_WHAT YOU WILL DO_
Of the lines listed below, return exactly those that run from the line containing "30.12.2010 v 18 hod" through the line containing "Pozvánka na extraligu", both included.

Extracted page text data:
%%

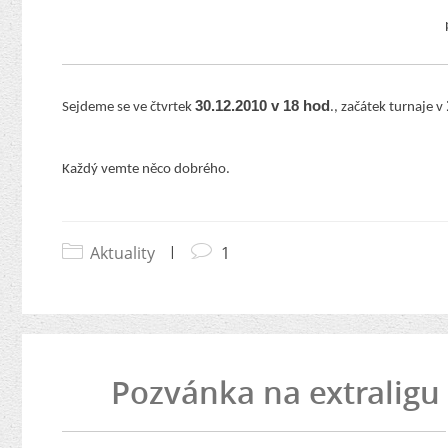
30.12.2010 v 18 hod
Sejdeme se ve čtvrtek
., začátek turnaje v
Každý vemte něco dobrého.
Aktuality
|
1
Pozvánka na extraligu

%%
%%

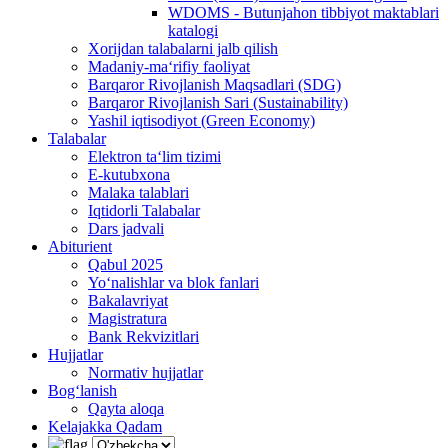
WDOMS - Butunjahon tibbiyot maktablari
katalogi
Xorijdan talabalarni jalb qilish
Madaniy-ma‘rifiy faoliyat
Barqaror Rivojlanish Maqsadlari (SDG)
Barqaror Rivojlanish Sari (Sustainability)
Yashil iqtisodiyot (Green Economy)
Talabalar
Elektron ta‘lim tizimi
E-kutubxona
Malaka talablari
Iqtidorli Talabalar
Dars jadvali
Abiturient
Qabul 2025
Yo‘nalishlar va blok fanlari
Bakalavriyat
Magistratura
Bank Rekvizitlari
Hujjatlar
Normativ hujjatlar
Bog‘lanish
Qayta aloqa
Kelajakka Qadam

%%
%%

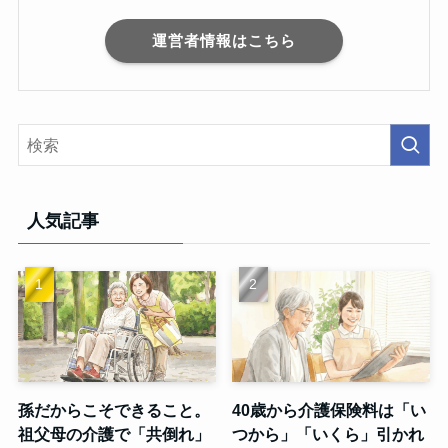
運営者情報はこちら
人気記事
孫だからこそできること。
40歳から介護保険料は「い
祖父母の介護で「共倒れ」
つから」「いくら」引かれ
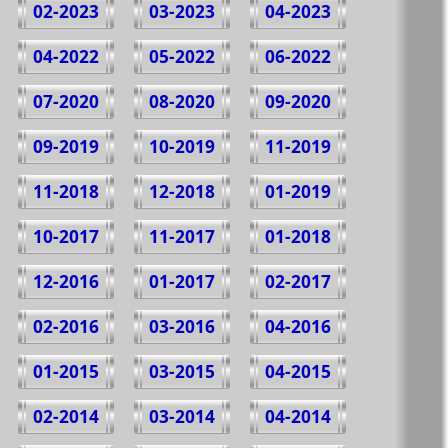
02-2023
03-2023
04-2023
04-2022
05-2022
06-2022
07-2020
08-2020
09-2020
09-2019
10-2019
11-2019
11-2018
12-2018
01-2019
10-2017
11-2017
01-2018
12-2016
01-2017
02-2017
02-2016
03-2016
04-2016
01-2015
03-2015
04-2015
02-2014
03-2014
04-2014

%%

_EXERCISE ANSWER_
30.12.2010 v 18 hod
Sejdeme se ve čtvrtek
., začátek turnaje v
Každý vemte něco dobrého.
Aktuality
|
1
Pozvánka na extraligu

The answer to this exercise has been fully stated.